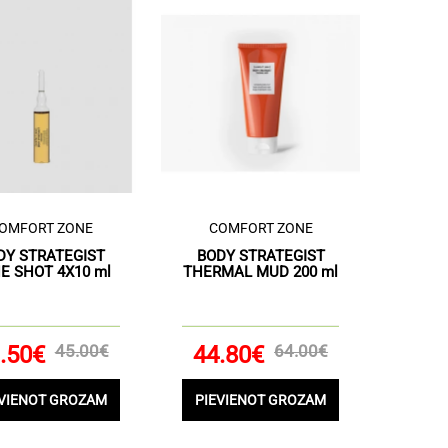
OMFORT ZONE
COMFORT ZONE
DY STRATEGIST
BODY STRATEGIST
E SHOT 4X10 ml
THERMAL MUD 200 ml
.50€
45.00€
44.80€
64.00€
EVIENOT GROZAM
PIEVIENOT GROZAM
───
# TASK OBJECTIVE
Output consists of exactly the lines from the one containing "THERMAL MUD 200 ml" to the end of the records above, retyped without change and with nothing extra.

# WRITTEN SOLUTION
THERMAL MUD 200 ml
.50€
45.00€
44.80€
64.00€
EVIENOT GROZAM
PIEVIENOT GROZAM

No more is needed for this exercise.